New Report Exposes the Destructive Impact of Private Equity on Workers, Consumers & Communities

February 14, 2025

Today, a comprehensive new joint report published by Americans for Tax Fairness, the Private Equity Stakeholder Project, and Americans for Financial Reform Education Fund exposes the often destructive impacts of the private equity (PE) industry on consumers, workers, and communities. In addition to providing several first-person stories of the havoc wrought by private-equity investment, the report details how the tax code makes the industry even more profitable and wealthy PE owners even richer. Sen. Tammy Baldwin (D-WI) recently introduced legislation that would close one of the industry’s most egregious tax loopholes.

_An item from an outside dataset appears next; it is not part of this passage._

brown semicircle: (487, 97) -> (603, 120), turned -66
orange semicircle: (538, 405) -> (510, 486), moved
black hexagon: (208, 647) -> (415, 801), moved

“Private equity is the ultimate example of how the fruits of the American economy have become increasingly consolidated with the wealthy few as consumers and workers pay the price,” said David Kass, executive director of Americans for Tax Fairness. “Perhaps more disturbing, it is our tax code that has encouraged the growth of this predatory industry, through egregious special breaks like the carried interest loophole. With Trump’s tax breaks for the ultra-wealthy and big corporations set to expire, Congress should seize this opportunity to close the profitable loopholes that enable private equity firms to exploit the American people.”

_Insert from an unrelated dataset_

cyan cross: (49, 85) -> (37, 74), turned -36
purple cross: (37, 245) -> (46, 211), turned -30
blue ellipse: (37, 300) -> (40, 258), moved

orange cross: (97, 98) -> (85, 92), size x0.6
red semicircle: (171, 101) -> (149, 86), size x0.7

“Private equity firms have turned tax loopholes into a weapon—siphoning profits from businesses, workers, and communities while their executives amass obscene fortunes,” said Eileen O’Grady, PESP Director of Programs. “These firms and their billionaire leaders exploit gaps in the tax code to dodge their fair share, all while driving companies into bankruptcy, pushing rents higher, gutting healthcare, and fueling environmental destruction. It’s a model built on looting, and it’s working people who are left paying the price.”

“The private equity industry exploits tax breaks and loopholes to extract wealth from workers and communities,” Oscar Valdés Viera, research manager at Americans for Financial Reform Education Fund. “The industry’s playbook for stripping companies for profit is subsidized by a tax code that rewards their predatory tactics. This rigged system distorts the broader economy, incentivizes speculation over real investment, entrenches systemic inequality, and exacerbates the racial wealth divide—all while private equity billionaires pocket massive publicly-subsidized gains.”

 

Among the key points of the report:

  • PE firms raise money from wealthy individuals and institutional investors—including pension funds, university endowments, and sovereign wealth funds—to acquire and manage companies.

  • PE investors use several tactics to wring as much money out of acquired companies as possible: aggressive cost-cutting through mass layoffs, charging excessive fees for questionable services, and taking on additional debt to pay dividends to themselves—which often leads to further cost reductions.

  • Special breaks in the tax code make private equity even more lucrative for the firms and their wealthy owners and incentivize the financial engineering and predatory extraction that undermines the viability of the companies they acquire.

  • Just eight top executives at two of the biggest private equity firms–Blackstone and KKR–saved a collective $335 million in taxes over a recent five-year span thanks to the carried interest loophole.

  • An expired business tax break on loan interest that private equity is trying to restore as part of the effort to permanently extend the expiring parts of the 2017 Trump-GOP tax law would save the industry a fortune and also result in burdening acquired companies with more destructive debt.

  • Victims of private equity–including homeowners, employees, and environmental activists–share their stories of corporate exploitation, hardball tactics and busted dreams.